Koziol, whose work often resembles costume design and is heavily influenced by film, is a co-director of the Border Patrol curatorial collective.

He pointed out that “all of Maine feels local, from Kittery up through the Midcoast area and inland towards all the resources that arts residencies like Skowhegan, Monson, and Hewnoaks offer. This creates space and opportunities to consider different audiences throughout the state.” 

Three of the biennial artists – Henry Austin, Hector Nevarez Magana, and Elijah Ober – are fairly recent Bowdoin College graduates.

“I was so excited to see the people who were selected,” said Wyoming native Austin. “So many are close to one another and do maintain a conversation about art on a regular basis. It makes a huge difference having an art community.”

“Hackensack Meadowlands Tracking Desk,” by Elijah Ober.

Austin and Ober are among the artists who started New System Exhibitions in a former Bayside commercial laundry building as a venue for young artists to work and show.
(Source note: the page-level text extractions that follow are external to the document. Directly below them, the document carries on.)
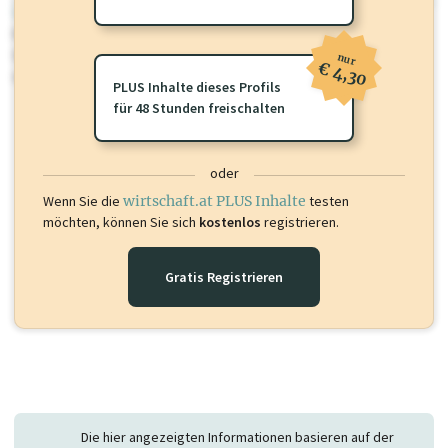
wirtschaft.at PLUS
Für dieses Profil gibt es zusätzliche
wirtschaft.at PLUS Inhalte
die
Sie momentan nicht einsehen können. Schalten Sie dieses Profil frei
nur
€ 4,30
oder loggen Sie sich ein um diese Inhalte zu sehen.
PLUS Inhalte dieses Profils
für 48 Stunden freischalten
oder
Wenn Sie die
wirtschaft.at PLUS Inhalte
testen
möchten, können Sie sich
kostenlos
registrieren.
Gratis Registrieren
Die hier angezeigten Informationen basieren auf der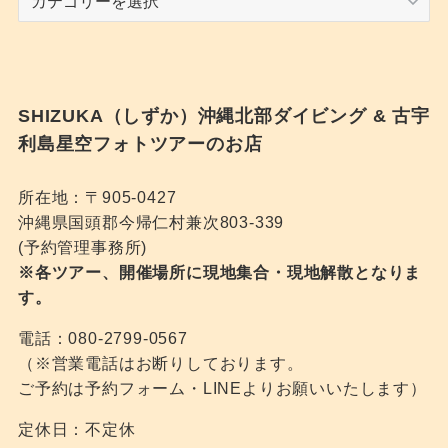
テ
ゴ
リ
ー
SHIZUKA（しずか）沖縄北部ダイビング & 古宇
利島星空フォトツアーのお店
所在地：〒905-0427
沖縄県国頭郡今帰仁村兼次803-339
(予約管理事務所)
※各ツアー、開催場所に現地集合・現地解散となりま
す。
電話：080-2799-0567
（※営業電話はお断りしております。
ご予約は予約フォーム・LINEよりお願いいたします）
定休日：不定休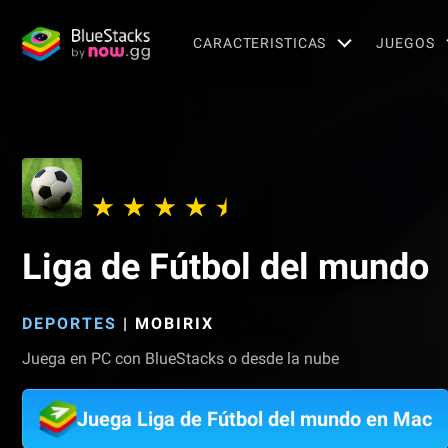
CARACTERISTICAS
JUEGOS
Liga de Fútbol del mundo
DEPORTES
|
MOBIRIX
Juega en PC con BlueStacks o desde la nube
Juega Liga de Fútbol del mundo en Mac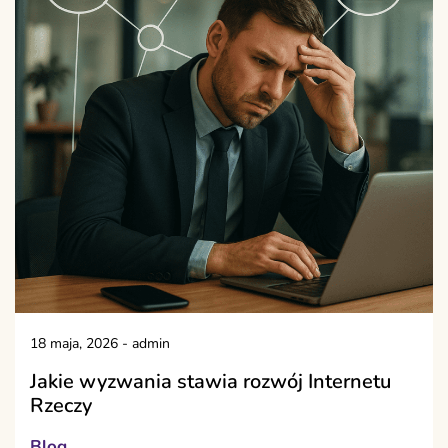
18 maja, 2026
-
admin
Jakie wyzwania stawia rozwój Internetu
Rzeczy
Blog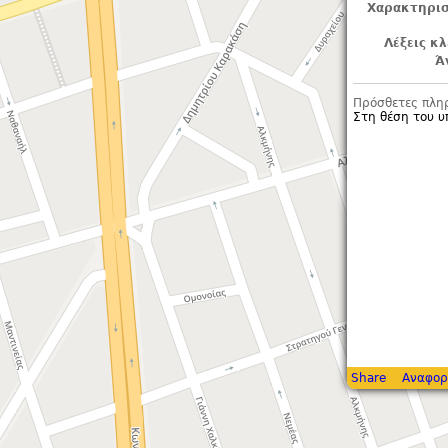
Χαρακτηρισ
Λέξεις κλ
Ά
Πρόσθετες πλη
Στη θέση του 
Share
Αναφορ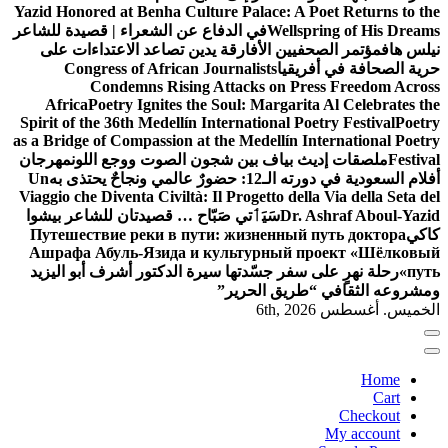
Yazid Honored at Benha Culture Palace: A Poet Returns to the
Wellspring of His Dreams
في الدفاع عن الشعراء | قصيدة للشاعر
نيلس هاف
مؤتمر الصحفيين الأفارقة يدين تصاعد الاعتداءات على
حرية الصحافة في أفريقيا
Congress of African Journalists
Condemns Rising Attacks on Press Freedom Across
Africa
Poetry Ignites the Soul: Margarita Al Celebrates the
Spirit of the 36th Medellín International Poetry Festival
Poetry
as a Bridge of Compassion at the Medellín International Poetry
Festival
ملصقات إديث بياف بين شجون الصوت ووجع اللون
مهرجان
أفلام السعودية في دورته الـ12: حضورٌ عالمي ونجاحٌ يحتذى به
Un
Viaggio che Diventa Civiltà: Il Progetto della Via della Seta del
Dr. Ashraf Aboul-Yazid
سَيَٲتي صَبّاح … قصيدتان للشاعر بيشوا
كاكي
Путешествие реки в пути: жизненный путь доктора
Ашрафа Абуль-Язида и культурный проект «Шёлковый
путь»
رحلة نهرٍ على سفر جسّدتها سيرة الدكتور أشرف أبو اليزيد
ومشروعه الثقافي “طريق الحرير”
الخميس. أغسطس 6th, 2026
Home
Cart
Checkout
My account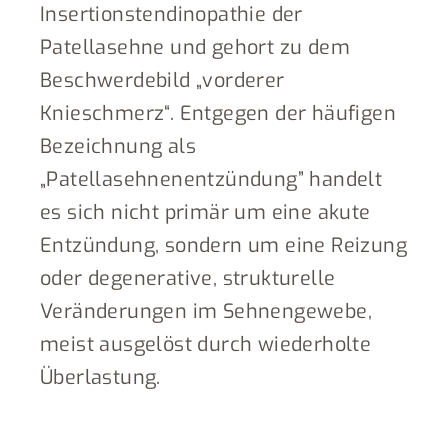
Insertionstendinopathie der
Patellasehne und gehort zu dem
Beschwerdebild „vorderer
Knieschmerz“. Entgegen der häufigen
Bezeichnung als
„Patellasehnenentzündung” handelt
es sich nicht primär um eine akute
Entzündung, sondern um eine Reizung
oder degenerative, strukturelle
Veränderungen im Sehnengewebe,
meist ausgelöst durch wiederholte
Überlastung.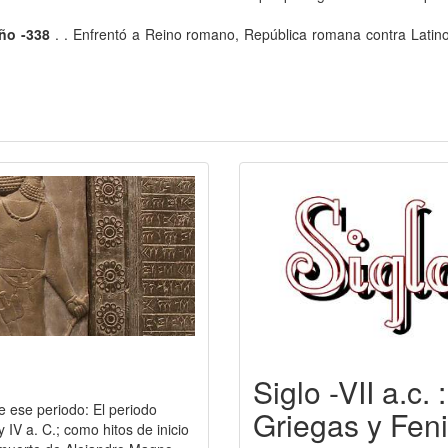
año -338
. . Enfrentó a Reino romano, República romana contra Latinos 
Siglo -VII a.c.
e ese periodo: El periodo
Griegas y Feni
y IV a. C.; como hitos de inicio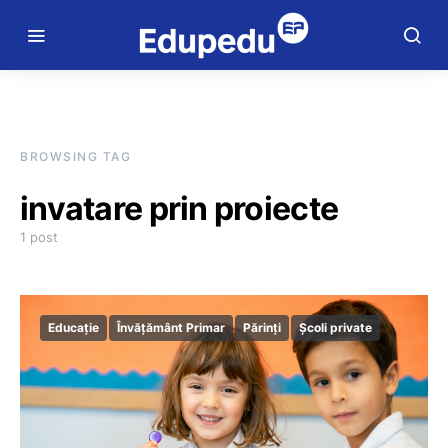
BROWSING TAG
invatare prin proiecte
1 post
Educație
Învățământ Primar
Părinți
Școli private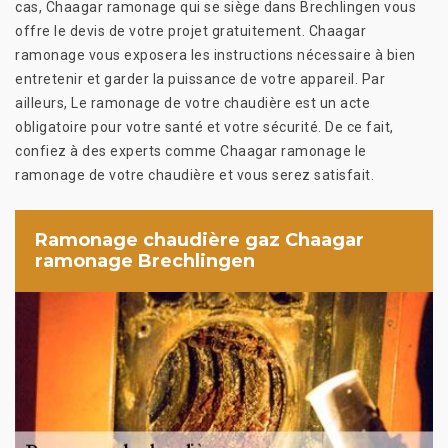
cas, Chaagar ramonage qui se siège dans Brechlingen vous
offre le devis de votre projet gratuitement. Chaagar
ramonage vous exposera les instructions nécessaire à bien
entretenir et garder la puissance de votre appareil. Par
ailleurs, Le ramonage de votre chaudière est un acte
obligatoire pour votre santé et votre sécurité. De ce fait,
confiez à des experts comme Chaagar ramonage le
ramonage de votre chaudière et vous serez satisfait.
Ramonage chaudière gaz Chaagar
ramonage Brechlingen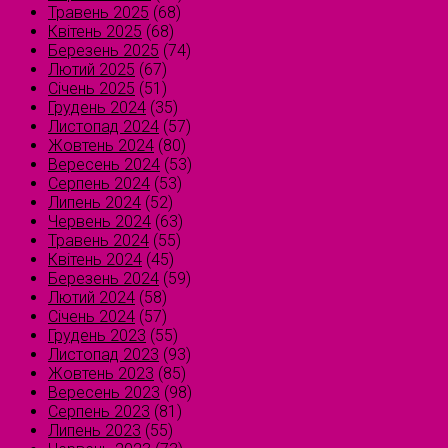
Травень 2025
(68)
Квітень 2025
(68)
Березень 2025
(74)
Лютий 2025
(67)
Січень 2025
(51)
Грудень 2024
(35)
Листопад 2024
(57)
Жовтень 2024
(80)
Вересень 2024
(53)
Серпень 2024
(53)
Липень 2024
(52)
Червень 2024
(63)
Травень 2024
(55)
Квітень 2024
(45)
Березень 2024
(59)
Лютий 2024
(58)
Січень 2024
(57)
Грудень 2023
(55)
Листопад 2023
(93)
Жовтень 2023
(85)
Вересень 2023
(98)
Серпень 2023
(81)
Липень 2023
(55)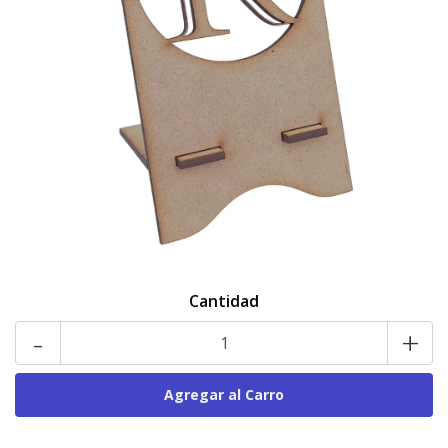
Cantidad
-
+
Austin is an abstract painter, Magana a photographer, and Ober a conceptual sculptor.

While assisting noted sculptor John Bisbee on a commission to transform a derelict shipyard on the Hackensack River in New Jersey into a creative community, Ober, who grew up in Eliot, created his “Hackensack Meadowlands Tracking Desk,” using a motion-activated camera to track the comings and goings of raccoons, skunks, and possums in the industrial wasteland.

Fragments

In visiting the websites of the CMCA Biennial artists, I came away with the impression that one of the recurring elements shared by many of them is a sense of fragmentation, an approach to images as bits and pieces rather than coherent wholes.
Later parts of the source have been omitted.